Contre la répression à l’université Paris 1 Panthéon Sorbonne. Communiqué de l’intersyndicale (Ferc Sup CGT – Snasub-FSU – Snesup-FSU – SUD éduc Paris 1 – Solidaires étudiant·e·s – UNEF Paris 1).

« Ce mardi 25 février 2020, à 20 heures, les membres de l’intersyndicale ont été témoins d’une situation inacceptable. Celle-ci marque le point d’orgue d’une série d’événements ayant conduit ces dernières semaines à un tournant sécuritaire inadmissible au sein de l’université Paris 1 Panthéon-Sorbonne.

En effet, les forces de l’ordre ont été plusieurs fois appelées par la présidence sur le Centre Pierre Mendès-France, dès hier matin, lundi 24 février. Les agent·e·s de sécurité et la police ont empêché le blocage des partiels par les étudiant·e·s.

Cet événement a été suivi d’une interdiction manifestement illégale d’entrée des étudiant·e·s mobilisé·e·s sur leur campus pendant plusieurs heures, celles et ceux-ci devant négocier longuement pour pouvoir entrer et passer leurs examens. Lors de cette même matinée, une BIATSS a également été bousculée par les forces de l’ordre et a violemment heurté une porte.

Durant la journée du 25 février, plusieurs étudiant·e·s se sont vu·e·s notifier qu’ils et elles étaient empêché·e·s d’entrer dans l’université car l’administration disposait d’une liste de noms des étudiant·e·s interdit·e·s d’accès. Pire encore, à 19H20, une étudiante, disposant de sa carte, a été empêchée de pénétrer sur son lieu d’étude par les agent·e·s de sécurité et par des individus n’ayant aucun signe les identifiant, alors même que d’autres étudiant·e·s y entraient sans difficulté.

Les membres de l’intersyndicale, sortant d’une réunion, ont souhaité savoir qui avait donné un tel ordre afin d’échanger avec le responsable juridique. Devant l’absence de réponse, ces dernièr·e·s ont exigé de pouvoir entrer de nouveau dans l’université afin de consigner ces manquements dans le registre santé et sécurité et travail, qui permet de faire remonter des incidents au Comité d’Hygiène, de Sécurité et de Conditions de Travail (CHSCT). Cela leur a été refusé.

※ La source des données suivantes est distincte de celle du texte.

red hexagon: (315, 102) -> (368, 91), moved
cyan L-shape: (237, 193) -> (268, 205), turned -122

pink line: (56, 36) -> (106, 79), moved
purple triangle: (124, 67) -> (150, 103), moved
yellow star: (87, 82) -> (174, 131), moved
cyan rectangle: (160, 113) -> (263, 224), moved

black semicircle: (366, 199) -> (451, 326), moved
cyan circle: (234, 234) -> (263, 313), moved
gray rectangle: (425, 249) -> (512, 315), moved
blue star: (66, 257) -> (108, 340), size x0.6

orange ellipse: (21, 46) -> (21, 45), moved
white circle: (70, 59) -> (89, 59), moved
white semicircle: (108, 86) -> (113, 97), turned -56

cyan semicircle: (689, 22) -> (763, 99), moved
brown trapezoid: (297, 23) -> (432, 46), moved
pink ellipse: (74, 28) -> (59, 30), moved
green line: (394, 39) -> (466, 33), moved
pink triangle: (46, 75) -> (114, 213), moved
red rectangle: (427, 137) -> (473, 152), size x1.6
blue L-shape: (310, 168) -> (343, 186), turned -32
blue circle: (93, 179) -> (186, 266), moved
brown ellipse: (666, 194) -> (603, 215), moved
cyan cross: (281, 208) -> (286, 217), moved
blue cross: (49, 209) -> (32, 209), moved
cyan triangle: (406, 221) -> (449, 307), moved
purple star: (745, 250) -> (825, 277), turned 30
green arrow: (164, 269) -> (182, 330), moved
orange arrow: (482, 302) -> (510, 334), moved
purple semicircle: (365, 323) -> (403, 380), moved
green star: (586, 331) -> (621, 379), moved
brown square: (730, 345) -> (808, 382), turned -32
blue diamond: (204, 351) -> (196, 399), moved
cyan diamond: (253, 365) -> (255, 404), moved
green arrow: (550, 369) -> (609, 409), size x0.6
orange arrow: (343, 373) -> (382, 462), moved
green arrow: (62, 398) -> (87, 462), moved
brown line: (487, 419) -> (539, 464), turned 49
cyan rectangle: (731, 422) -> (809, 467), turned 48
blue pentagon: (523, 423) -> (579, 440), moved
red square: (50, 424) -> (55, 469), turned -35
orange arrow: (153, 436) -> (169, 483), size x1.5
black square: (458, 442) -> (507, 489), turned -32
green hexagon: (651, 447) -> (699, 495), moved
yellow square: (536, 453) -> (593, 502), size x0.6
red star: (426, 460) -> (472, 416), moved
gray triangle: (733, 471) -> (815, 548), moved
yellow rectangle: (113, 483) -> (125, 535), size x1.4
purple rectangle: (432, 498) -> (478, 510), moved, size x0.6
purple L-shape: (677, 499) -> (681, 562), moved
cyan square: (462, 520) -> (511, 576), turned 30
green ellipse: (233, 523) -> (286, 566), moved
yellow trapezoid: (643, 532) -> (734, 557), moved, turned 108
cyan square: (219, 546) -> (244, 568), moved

Après plusieurs dizaines de minutes de dialogue de sourd, Florian Michel, directeur du centre Pierre Mendès-France, s’est présenté. Il a déclaré ignorer la provenance d’une telle décision, mais a tout de même empêché les membres de l’intersyndicale de pénétrer dans leur université.

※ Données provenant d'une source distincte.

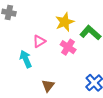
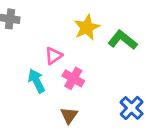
pink cross: (68, 47) -> (73, 78), moved

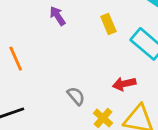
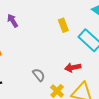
purple arrow: (58, 16) -> (13, 21), moved

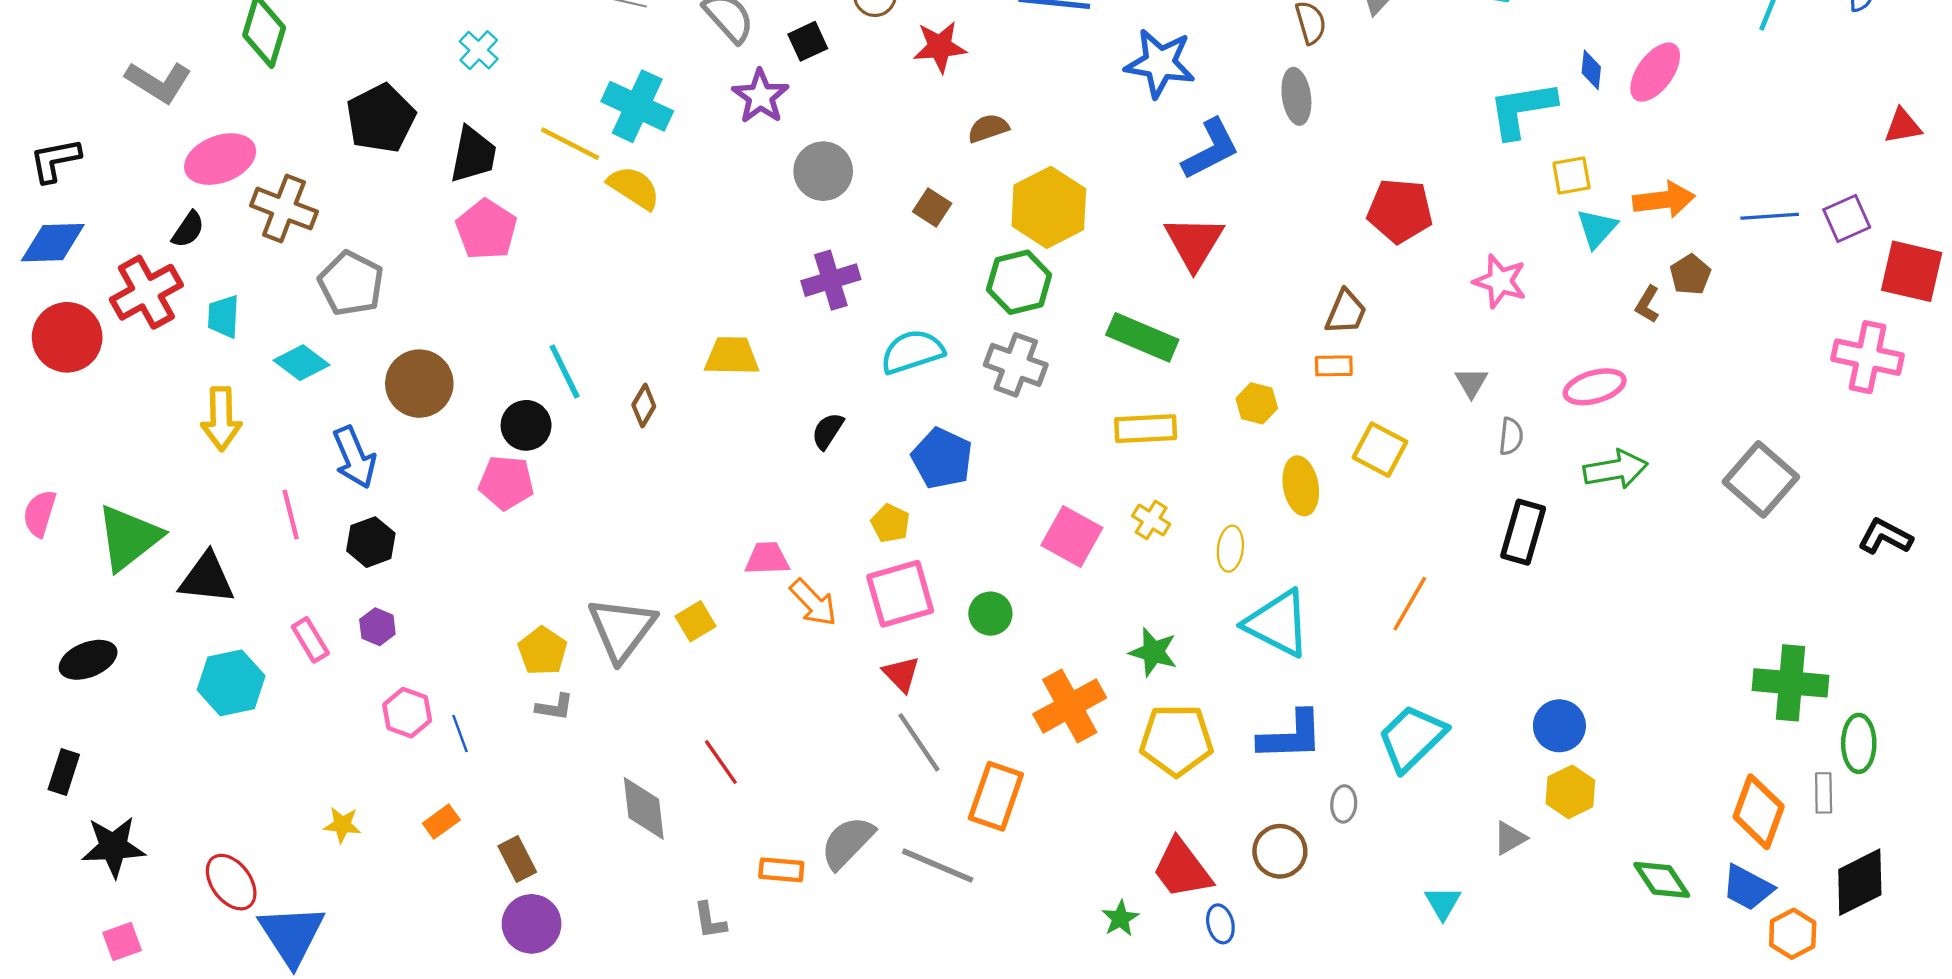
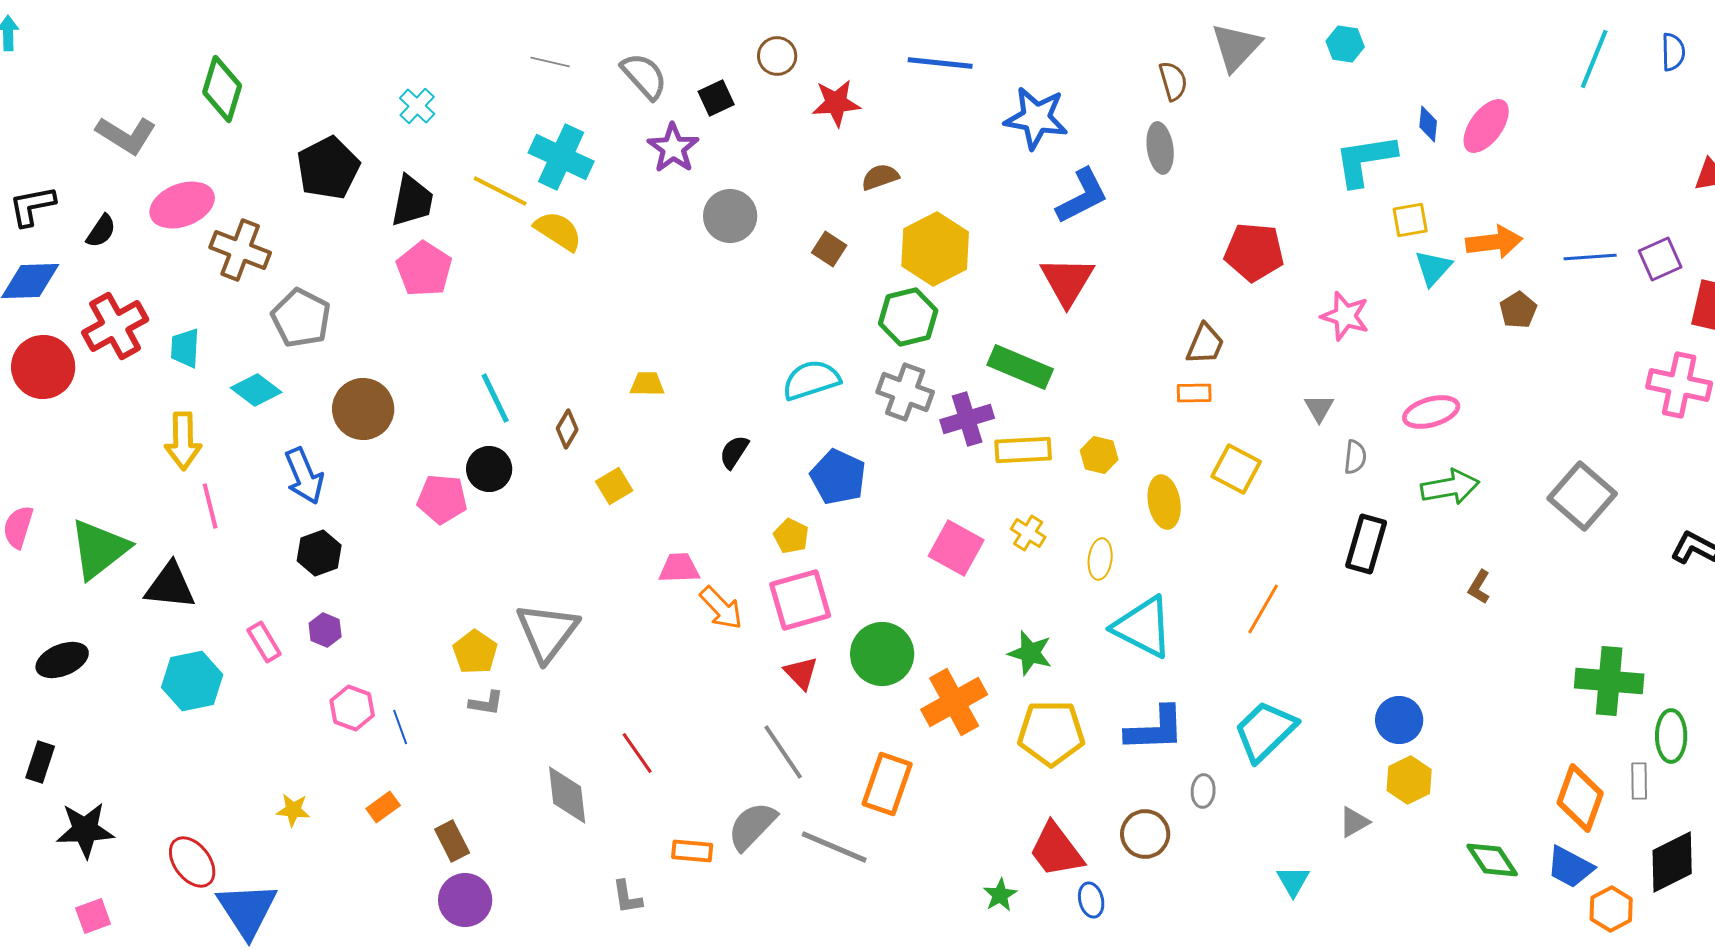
black semicircle: (188, 229) -> (101, 231), moved
purple cross: (831, 280) -> (967, 419), moved
brown L-shape: (1647, 304) -> (1479, 587), moved
yellow trapezoid: (732, 356) -> (647, 384), size x0.7
yellow hexagon: (1257, 403) -> (1099, 455), moved
black circle: (526, 425) -> (489, 469), moved
pink line: (291, 515) -> (210, 506), moved
green circle: (990, 614) -> (882, 654), moved, size x1.6
yellow square: (696, 621) -> (614, 486), moved
gray line: (919, 742) -> (783, 752), moved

Quelques minutes plus tard, deux voitures de la police nationale sont arrivées. Les forces de l’ordre, sur demande manifeste de l’administration, se sont positionnées devant l’entrée de l’université. De leur propre aveu, elles avaient été appelées pour « trouble à l’ordre public » – alors même que d’autres personnels et étudiant·e·s continuaient à sortir sans problème de l’établissement depuis 20 heures.